Is the Ideal I = < 6, 3 + 3sqrt(-17) > in Z[sqrt(-17)] a Prime Ideal?

[ElDavidas]

Homework Statement

Take the ideal

$$I = < 6, 3 + 3 \sqrt{-17} >$$

in the ring $Z [ \sqrt{-17} ]$.

Determine whether this ideal is prime or not.

Homework Equations

$$<18> = I^2$$

There is no element $\alpha \in Z [ \sqrt{-17} ]$ such that $18 = \alpha^2$

The Attempt at a Solution

I really don't know how to go about doing this. I have the definition of a prime ideal P.

$P$ is a prime ideal $\Leftrightarrow$ if $ab \in P$ then $a \in P$ or $b \in P$.

And I see that $< 6, 3 + 3 \sqrt{-17} > = 6 Z [ \sqrt{-17} ] +( 3 + 3 \sqrt{-17}) Z [ \sqrt{-17} ]$.

Is it also possible to pull out the $Z [ \sqrt{-17} ]$ from the above equation?

Thanks

 

[mighty2000]

for your question! To determine whether this ideal is prime or not, we can use the definition of a prime ideal as you mentioned. We can also use the fact that in a ring of the form Z[sqrt(-d)], where d is a positive integer that is not a perfect square, the ideal <d> is prime if and only if d is a prime number or a product of two distinct prime numbers.
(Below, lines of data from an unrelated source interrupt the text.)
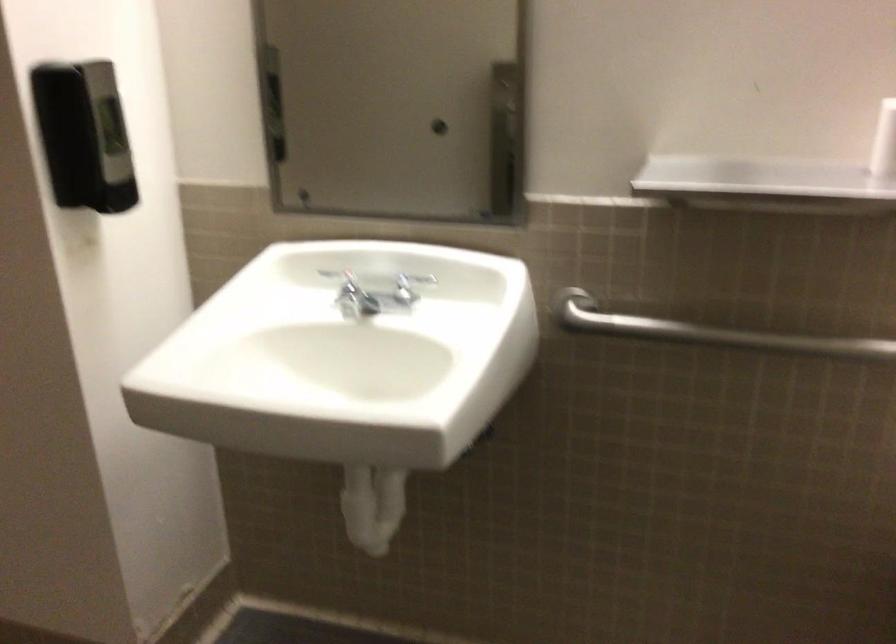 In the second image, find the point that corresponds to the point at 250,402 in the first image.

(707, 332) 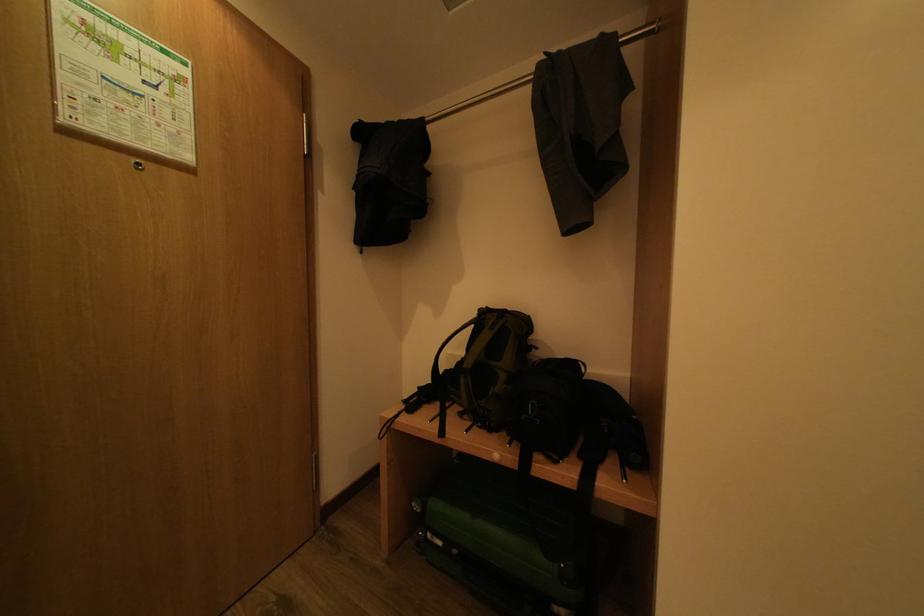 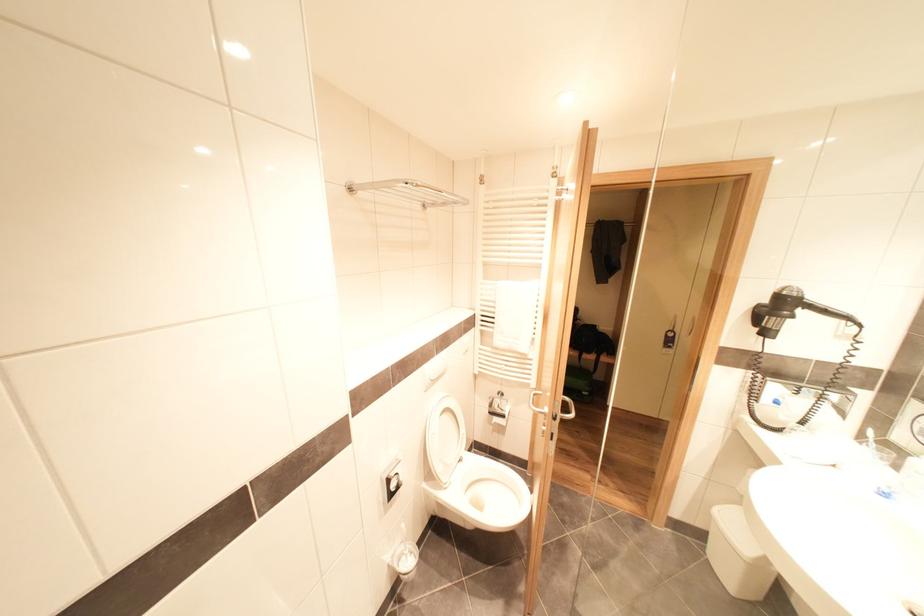 The images are taken continuously from a first-person perspective. In which direction are you moving?

The cameraman moved toward left, backward. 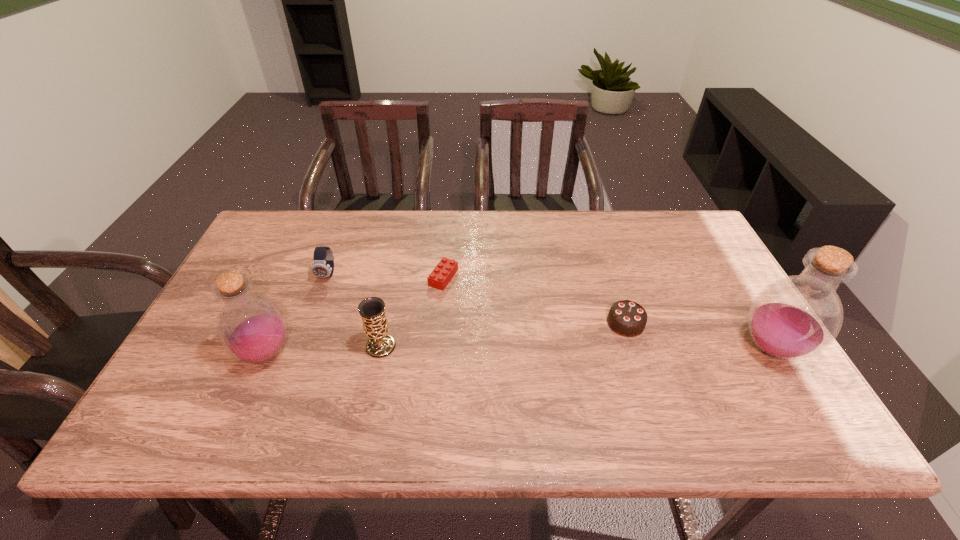 Identify the location of object located at the near right corner. (796, 317).

Identify the location of vacant area at the far edge. (420, 227).

This screenshot has width=960, height=540. What are the coordinates of `vacant space at the near edge` in the screenshot? It's located at (240, 389).

In the image, there is a desktop. Where is `free space at the right edge`? free space at the right edge is located at coordinates (700, 334).

In order to click on vacant space at the far left corner in this screenshot , I will do `click(261, 254)`.

Image resolution: width=960 pixels, height=540 pixels. I want to click on vacant position at the near right corner of the desktop, so click(718, 370).

Find the location of `vacant space that's between the third shortest object and the left bottle`. vacant space that's between the third shortest object and the left bottle is located at coordinates (298, 314).

The image size is (960, 540). Find the location of `empty location between the fourth object from right to left and the shortest object`. empty location between the fourth object from right to left and the shortest object is located at coordinates (412, 312).

Find the location of a particular element. The width and height of the screenshot is (960, 540). free space between the chocolate cake and the watch is located at coordinates (477, 299).

Identify the location of empty location between the second shortest object and the fourth object from right to left. (503, 335). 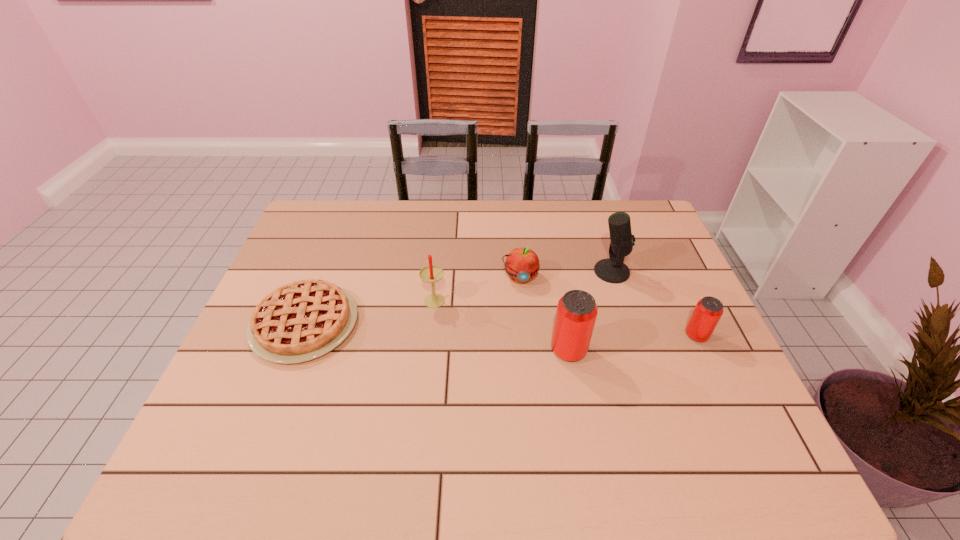 Find the location of a particular element. Image resolution: width=960 pixels, height=540 pixels. the third object from right to left is located at coordinates (576, 314).

This screenshot has height=540, width=960. What are the coordinates of `the taller can` in the screenshot? It's located at (576, 314).

Where is `the shorter can`? The width and height of the screenshot is (960, 540). the shorter can is located at coordinates (708, 311).

Identify the location of the right can. This screenshot has height=540, width=960. (708, 311).

The image size is (960, 540). I want to click on the third object from left to right, so click(521, 264).

This screenshot has width=960, height=540. Find the location of `the shortest object`. the shortest object is located at coordinates (300, 321).

Find the location of a particular element. pie is located at coordinates (300, 321).

The image size is (960, 540). Find the location of `microphone`. microphone is located at coordinates coord(612,270).

Locate an element on the screen. the fifth object from right to left is located at coordinates (431, 274).

The height and width of the screenshot is (540, 960). What are the coordinates of `vacant area situated 0.210m on the back of the left can` in the screenshot? It's located at (556, 281).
In this case, we have the ideal I = <6, 3 + 3 sqrt(-17)> in the ring Z[sqrt(-17)]. We can see that 6 is not a prime number and 17 is a prime number, so it is not a product of two distinct prime numbers. Therefore, we can conclude that the ideal I is not a prime ideal.

To answer your question about pulling out the Z[sqrt(-17)] from the equation, we can do that because the ideal I is generated by elements of the form a + b sqrt(-17) where a and b are integers. So we can write I = 6 Z[sqrt(-17)] + (3 + 3 sqrt(-17)) Z[sqrt(-17)] = Z[sqrt(-17)], since every element in Z[sqrt(-17)] can be written as a combination of 6 and (3 + 3 sqrt(-17)).

I hope this helps! Let me know if you have any other questions.